Records excerpted from a collection:
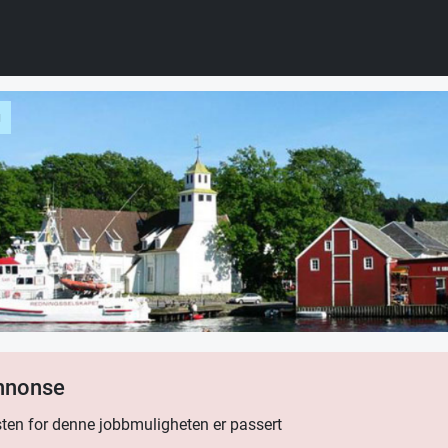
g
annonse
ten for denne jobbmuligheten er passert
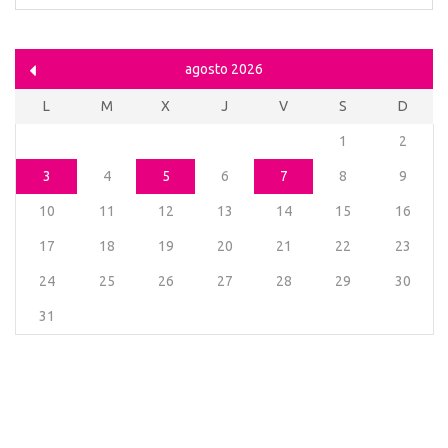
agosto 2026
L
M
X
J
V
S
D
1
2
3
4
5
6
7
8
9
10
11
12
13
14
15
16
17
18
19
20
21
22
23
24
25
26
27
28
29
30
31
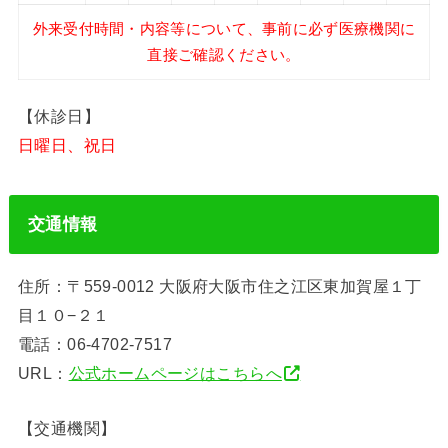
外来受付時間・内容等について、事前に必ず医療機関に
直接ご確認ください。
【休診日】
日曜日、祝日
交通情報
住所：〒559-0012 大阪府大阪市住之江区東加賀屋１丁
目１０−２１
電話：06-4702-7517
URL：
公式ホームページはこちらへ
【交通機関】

ACTIVITY:
None of the pictures should appear; repeat the records exactly otherwise.

EXPECTED ANSWER:
g
annonse
ten for denne jobbmuligheten er passert
agosto 2026
L
M
X
J
V
S
D
1
2
3
4
5
6
7
8
9
10
11
12
13
14
15
16
17
18
19
20
21
22
23
24
25
26
27
28
29
30
31
外来受付時間・内容等について、事前に必ず医療機関に
直接ご確認ください。
【休診日】
日曜日、祝日
交通情報
住所：〒559-0012 大阪府大阪市住之江区東加賀屋１丁
目１０−２１
電話：06-4702-7517
URL：
公式ホームページはこちらへ
【交通機関】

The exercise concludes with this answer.